Problem to work on:
Every line below between the one holding "SADC Treaty Rights Violated" and the one holding "SADC Treaty Rights Not Violated", inclusive, should be copied exactly, and no other line.

Dataset content:
"""

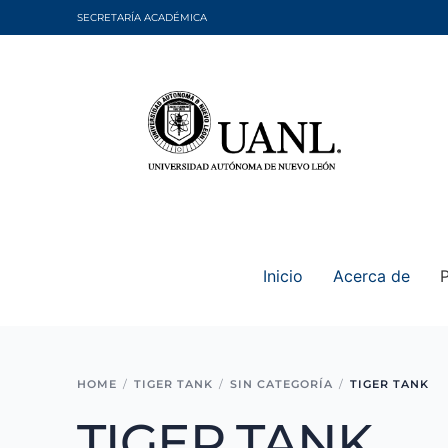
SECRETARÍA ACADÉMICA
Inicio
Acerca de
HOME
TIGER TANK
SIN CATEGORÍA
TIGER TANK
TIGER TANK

"""
"""

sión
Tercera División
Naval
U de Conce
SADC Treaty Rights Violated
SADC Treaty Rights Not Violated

"""

Solution for this exercise:
SADC Treaty Rights Violated
SADC Treaty Rights Not Violated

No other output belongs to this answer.